Exercise data
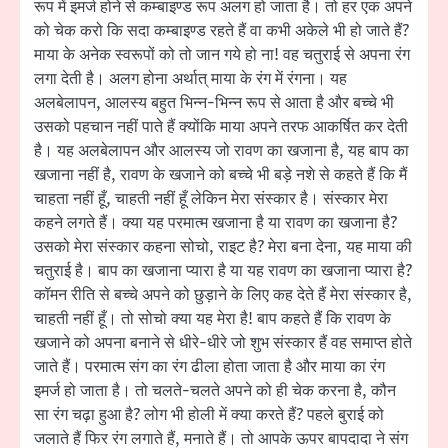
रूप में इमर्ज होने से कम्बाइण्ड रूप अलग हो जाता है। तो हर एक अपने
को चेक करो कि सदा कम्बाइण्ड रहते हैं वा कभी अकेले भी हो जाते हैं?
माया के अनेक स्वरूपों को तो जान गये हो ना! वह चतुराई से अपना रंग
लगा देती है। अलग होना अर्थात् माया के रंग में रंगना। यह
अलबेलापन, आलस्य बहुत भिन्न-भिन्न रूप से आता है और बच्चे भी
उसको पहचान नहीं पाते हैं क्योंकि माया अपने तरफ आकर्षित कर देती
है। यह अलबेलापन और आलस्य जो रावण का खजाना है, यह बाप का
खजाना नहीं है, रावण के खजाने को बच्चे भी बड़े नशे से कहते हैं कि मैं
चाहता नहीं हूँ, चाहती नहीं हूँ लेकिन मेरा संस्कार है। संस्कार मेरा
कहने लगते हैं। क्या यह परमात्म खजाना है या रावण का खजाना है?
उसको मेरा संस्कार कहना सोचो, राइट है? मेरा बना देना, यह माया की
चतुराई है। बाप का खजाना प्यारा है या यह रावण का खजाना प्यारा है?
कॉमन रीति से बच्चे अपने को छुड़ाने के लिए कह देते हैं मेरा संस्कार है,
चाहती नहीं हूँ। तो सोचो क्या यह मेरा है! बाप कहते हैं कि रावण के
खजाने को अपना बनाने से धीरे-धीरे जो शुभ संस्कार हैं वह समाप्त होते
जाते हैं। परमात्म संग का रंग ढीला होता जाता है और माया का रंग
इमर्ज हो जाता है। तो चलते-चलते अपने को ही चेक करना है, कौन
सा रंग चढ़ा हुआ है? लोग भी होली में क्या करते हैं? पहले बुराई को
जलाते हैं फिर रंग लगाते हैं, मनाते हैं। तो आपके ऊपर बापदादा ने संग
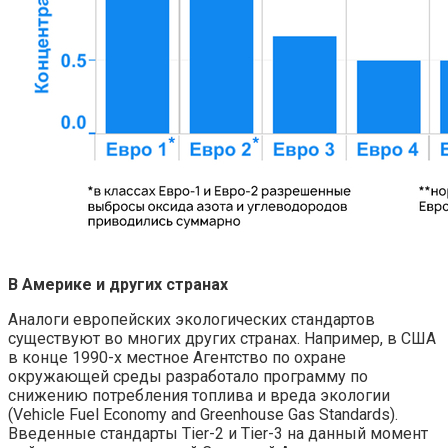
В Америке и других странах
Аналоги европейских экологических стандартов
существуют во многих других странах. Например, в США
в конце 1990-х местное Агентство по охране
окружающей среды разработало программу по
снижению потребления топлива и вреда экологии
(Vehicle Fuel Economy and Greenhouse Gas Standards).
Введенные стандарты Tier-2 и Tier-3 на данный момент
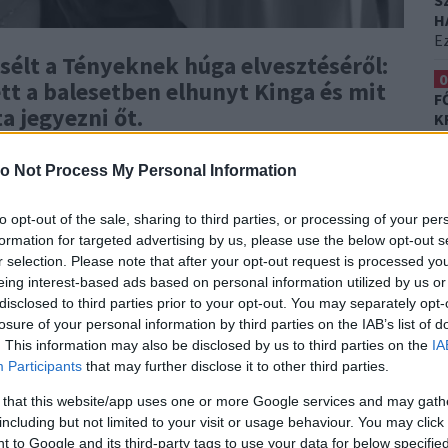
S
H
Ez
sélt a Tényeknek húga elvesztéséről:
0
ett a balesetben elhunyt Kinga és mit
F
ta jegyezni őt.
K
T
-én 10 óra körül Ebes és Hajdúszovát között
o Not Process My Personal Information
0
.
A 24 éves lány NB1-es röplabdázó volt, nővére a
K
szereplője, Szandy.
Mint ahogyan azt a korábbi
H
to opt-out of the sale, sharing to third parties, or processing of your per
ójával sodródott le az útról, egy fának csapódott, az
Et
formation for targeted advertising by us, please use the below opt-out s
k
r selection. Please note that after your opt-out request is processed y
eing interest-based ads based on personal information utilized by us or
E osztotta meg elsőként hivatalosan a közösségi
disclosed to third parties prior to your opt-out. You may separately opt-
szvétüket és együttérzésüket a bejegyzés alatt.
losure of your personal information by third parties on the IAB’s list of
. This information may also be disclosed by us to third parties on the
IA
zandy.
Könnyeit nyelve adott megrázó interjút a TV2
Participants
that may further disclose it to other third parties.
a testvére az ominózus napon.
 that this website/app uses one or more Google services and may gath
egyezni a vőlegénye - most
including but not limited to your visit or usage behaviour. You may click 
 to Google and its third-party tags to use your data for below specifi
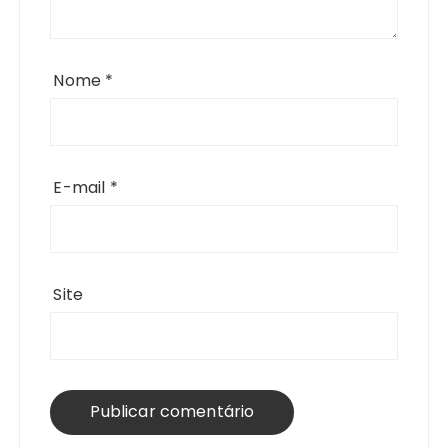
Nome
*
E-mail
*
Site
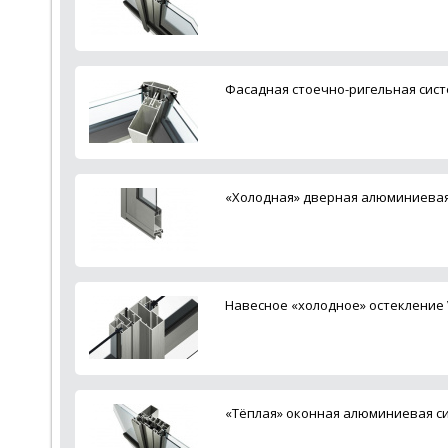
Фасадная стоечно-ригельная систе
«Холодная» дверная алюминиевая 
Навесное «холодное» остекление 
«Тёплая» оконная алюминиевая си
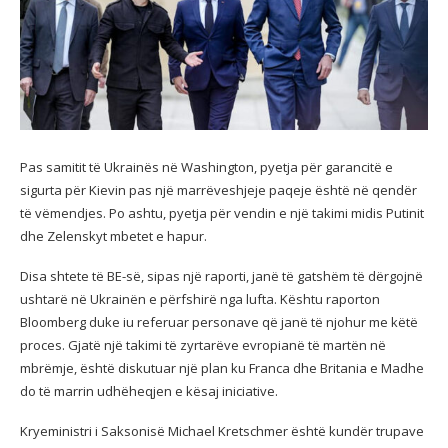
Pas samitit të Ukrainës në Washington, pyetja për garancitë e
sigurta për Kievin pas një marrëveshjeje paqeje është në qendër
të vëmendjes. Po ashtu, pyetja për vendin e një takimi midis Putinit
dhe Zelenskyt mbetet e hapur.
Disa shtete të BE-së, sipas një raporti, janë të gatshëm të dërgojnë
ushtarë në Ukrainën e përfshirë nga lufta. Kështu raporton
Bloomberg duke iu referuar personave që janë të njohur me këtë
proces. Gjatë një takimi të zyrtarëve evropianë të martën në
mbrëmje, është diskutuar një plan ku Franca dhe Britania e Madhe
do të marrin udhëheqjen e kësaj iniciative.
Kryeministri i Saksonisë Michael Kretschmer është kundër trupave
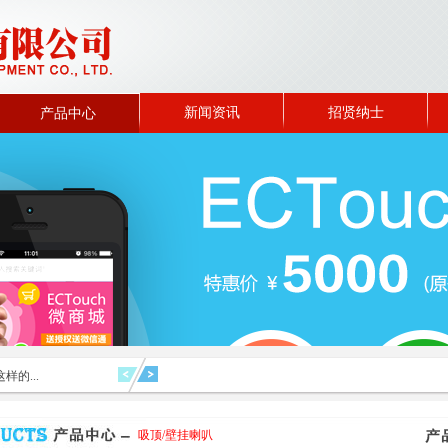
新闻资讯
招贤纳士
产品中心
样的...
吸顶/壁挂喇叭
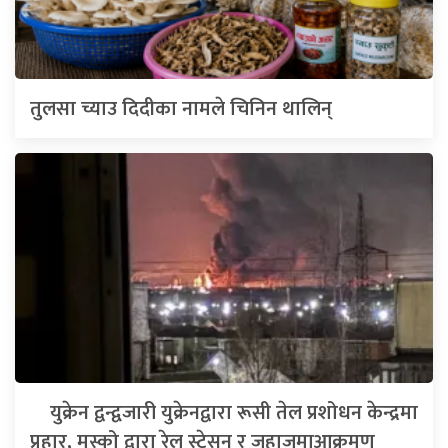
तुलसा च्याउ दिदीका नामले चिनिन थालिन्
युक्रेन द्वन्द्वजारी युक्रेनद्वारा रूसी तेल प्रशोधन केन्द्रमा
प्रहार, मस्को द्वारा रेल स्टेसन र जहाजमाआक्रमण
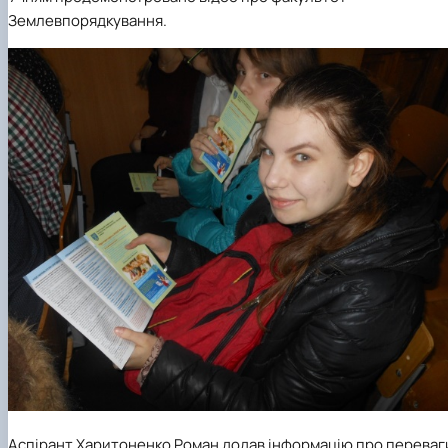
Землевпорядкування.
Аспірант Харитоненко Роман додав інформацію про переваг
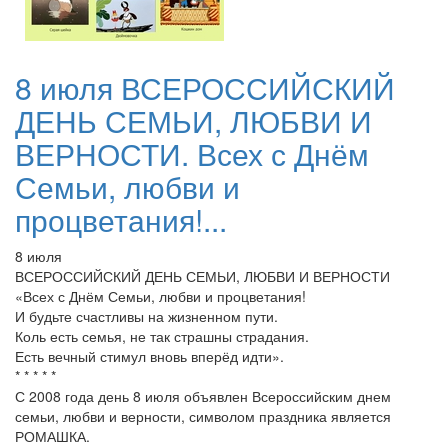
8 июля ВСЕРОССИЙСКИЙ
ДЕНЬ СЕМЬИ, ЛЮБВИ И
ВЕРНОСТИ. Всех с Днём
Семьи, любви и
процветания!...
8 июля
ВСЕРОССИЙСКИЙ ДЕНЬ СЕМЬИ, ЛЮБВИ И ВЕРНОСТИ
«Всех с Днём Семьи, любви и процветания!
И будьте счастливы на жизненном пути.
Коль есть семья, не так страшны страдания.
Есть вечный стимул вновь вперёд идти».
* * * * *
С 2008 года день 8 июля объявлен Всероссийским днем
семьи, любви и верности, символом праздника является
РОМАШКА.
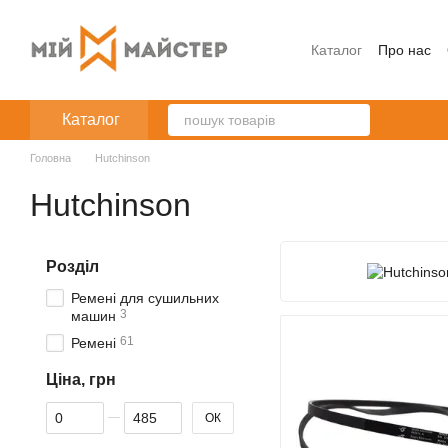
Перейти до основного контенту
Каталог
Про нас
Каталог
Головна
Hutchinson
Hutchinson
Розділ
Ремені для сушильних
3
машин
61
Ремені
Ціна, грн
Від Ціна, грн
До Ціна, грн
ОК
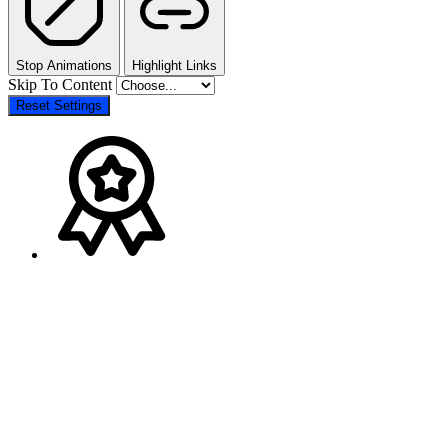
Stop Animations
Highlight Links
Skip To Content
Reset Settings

Exercise directions
The data must be repeated exactly. Any pictures in it are to be left out.

Answer space
रूप में इमर्ज होने से कम्बाइण्ड रूप अलग हो जाता है। तो हर एक अपने
को चेक करो कि सदा कम्बाइण्ड रहते हैं वा कभी अकेले भी हो जाते हैं?
माया के अनेक स्वरूपों को तो जान गये हो ना! वह चतुराई से अपना रंग
लगा देती है। अलग होना अर्थात् माया के रंग में रंगना। यह
अलबेलापन, आलस्य बहुत भिन्न-भिन्न रूप से आता है और बच्चे भी
उसको पहचान नहीं पाते हैं क्योंकि माया अपने तरफ आकर्षित कर देती
है। यह अलबेलापन और आलस्य जो रावण का खजाना है, यह बाप का
खजाना नहीं है, रावण के खजाने को बच्चे भी बड़े नशे से कहते हैं कि मैं
चाहता नहीं हूँ, चाहती नहीं हूँ लेकिन मेरा संस्कार है। संस्कार मेरा
कहने लगते हैं। क्या यह परमात्म खजाना है या रावण का खजाना है?
उसको मेरा संस्कार कहना सोचो, राइट है? मेरा बना देना, यह माया की
चतुराई है। बाप का खजाना प्यारा है या यह रावण का खजाना प्यारा है?
कॉमन रीति से बच्चे अपने को छुड़ाने के लिए कह देते हैं मेरा संस्कार है,
चाहती नहीं हूँ। तो सोचो क्या यह मेरा है! बाप कहते हैं कि रावण के
खजाने को अपना बनाने से धीरे-धीरे जो शुभ संस्कार हैं वह समाप्त होते
जाते हैं। परमात्म संग का रंग ढीला होता जाता है और माया का रंग
इमर्ज हो जाता है। तो चलते-चलते अपने को ही चेक करना है, कौन
सा रंग चढ़ा हुआ है? लोग भी होली में क्या करते हैं? पहले बुराई को
जलाते हैं फिर रंग लगाते हैं, मनाते हैं। तो आपके ऊपर बापदादा ने संग
В Америке и других странах
Аналоги европейских экологических стандартов
существуют во многих других странах. Например, в США
в конце 1990-х местное Агентство по охране
окружающей среды разработало программу по
снижению потребления топлива и вреда экологии
(Vehicle Fuel Economy and Greenhouse Gas Standards).
Введенные стандарты Tier-2 и Tier-3 на данный момент
S
H
Ez
sélt a Tényeknek húga elvesztéséről:
0
ett a balesetben elhunyt Kinga és mit
F
ta jegyezni őt.
K
T
-én 10 óra körül Ebes és Hajdúszovát között
o Not Process My Personal Information
0
.
A 24 éves lány NB1-es röplabdázó volt, nővére a
K
szereplője, Szandy.
Mint ahogyan azt a korábbi
H
to opt-out of the sale, sharing to third parties, or processing of your per
ójával sodródott le az útról, egy fának csapódott, az
Et
formation for targeted advertising by us, please use the below opt-out s
k
r selection. Please note that after your opt-out request is processed y
eing interest-based ads based on personal information utilized by us or
E osztotta meg elsőként hivatalosan a közösségi
disclosed to third parties prior to your opt-out. You may separately opt-
szvétüket és együttérzésüket a bejegyzés alatt.
losure of your personal information by third parties on the IAB’s list of
. This information may also be disclosed by us to third parties on the
IA
zandy.
Könnyeit nyelve adott megrázó interjút a TV2
Participants
that may further disclose it to other third parties.
a testvére az ominózus napon.
 that this website/app uses one or more Google services and may gath
egyezni a vőlegénye - most
including but not limited to your visit or usage behaviour. You may click 
 to Google and its third-party tags to use your data for below specifi
Nome
*
E-mail
*
Site
Фасадная стоечно-ригельная систе
«Холодная» дверная алюминиевая 
Навесное «холодное» остекление 
«Тёплая» оконная алюминиевая си
Pas samitit të Ukrainës në Washington, pyetja për garancitë e
sigurta për Kievin pas një marrëveshjeje paqeje është në qendër
të vëmendjes. Po ashtu, pyetja për vendin e një takimi midis Putinit
dhe Zelenskyt mbetet e hapur.
Disa shtete të BE-së, sipas një raporti, janë të gatshëm të dërgojnë
ushtarë në Ukrainën e përfshirë nga lufta. Kështu raporton
Bloomberg duke iu referuar personave që janë të njohur me këtë
proces. Gjatë një takimi të zyrtarëve evropianë të martën në
mbrëmje, është diskutuar një plan ku Franca dhe Britania e Madhe
do të marrin udhëheqjen e kësaj iniciative.
Kryeministri i Saksonisë Michael Kretschmer është kundër trupave
新闻资讯
招贤纳士
产品中心
样的...
吸顶/壁挂喇叭
तुलसा च्याउ दिदीका नामले चिनिन थालिन्
युक्रेन द्वन्द्वजारी युक्रेनद्वारा रूसी तेल प्रशोधन केन्द्रमा
प्रहार, मस्को द्वारा रेल स्टेसन र जहाजमाआक्रमण
Землевпорядкування.
Аспірант Харитоненко Роман додав інформацію про переваг
8 июля ВСЕРОССИЙСКИЙ
ДЕНЬ СЕМЬИ, ЛЮБВИ И
ВЕРНОСТИ. Всех с Днём
Семьи, любви и
процветания!...
8 июля
ВСЕРОССИЙСКИЙ ДЕНЬ СЕМЬИ, ЛЮБВИ И ВЕРНОСТИ
«Всех с Днём Семьи, любви и процветания!
И будьте счастливы на жизненном пути.
Коль есть семья, не так страшны страдания.
Есть вечный стимул вновь вперёд идти».
* * * * *
С 2008 года день 8 июля объявлен Всероссийским днем
семьи, любви и верности, символом праздника является
РОМАШКА.
Перейти до основного контенту
Каталог
Про нас
Каталог
Головна
Hutchinson
Hutchinson
Розділ
Ремені для сушильних
3
машин
61
Ремені
Ціна, грн
Від Ціна, грн
До Ціна, грн
ОК
Stop Animations
Highlight Links
Skip To Content
Reset Settings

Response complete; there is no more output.